Given data –
_ _ _ _ _

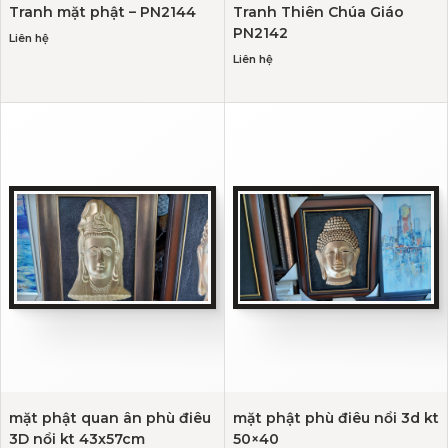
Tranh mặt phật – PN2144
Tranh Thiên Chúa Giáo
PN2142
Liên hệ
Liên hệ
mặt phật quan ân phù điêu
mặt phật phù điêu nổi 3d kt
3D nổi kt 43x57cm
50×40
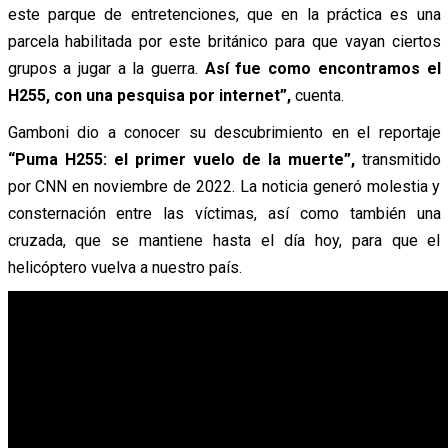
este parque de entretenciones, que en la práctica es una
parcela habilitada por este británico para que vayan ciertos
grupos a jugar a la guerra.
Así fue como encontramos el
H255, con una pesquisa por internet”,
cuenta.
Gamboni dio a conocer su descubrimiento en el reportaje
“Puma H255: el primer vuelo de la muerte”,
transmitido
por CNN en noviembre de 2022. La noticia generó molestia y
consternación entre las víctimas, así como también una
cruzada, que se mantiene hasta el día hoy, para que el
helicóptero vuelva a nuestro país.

_ _ _ _ _

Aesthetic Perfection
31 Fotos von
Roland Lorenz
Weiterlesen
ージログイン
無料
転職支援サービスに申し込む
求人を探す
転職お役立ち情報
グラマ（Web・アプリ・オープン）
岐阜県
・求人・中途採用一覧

_ _ _ _ _

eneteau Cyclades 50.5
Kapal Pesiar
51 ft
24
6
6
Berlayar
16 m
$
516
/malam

_ _ _ _ _

Aim of the task –
Nothing but the lines from the one with "Tranh mặt phật – PN2144" up to and including the one with "grupos a jugar a la guerra." should be printed, exactly as they read above. Please keep the pictures out.

Output for this exercise –
Tranh mặt phật – PN2144
Tranh Thiên Chúa Giáo
PN2142
Liên hệ
Liên hệ
mặt phật quan ân phù điêu
mặt phật phù điêu nổi 3d kt
3D nổi kt 43x57cm
50×40
este parque de entretenciones, que en la práctica es una
parcela habilitada por este británico para que vayan ciertos
grupos a jugar a la guerra.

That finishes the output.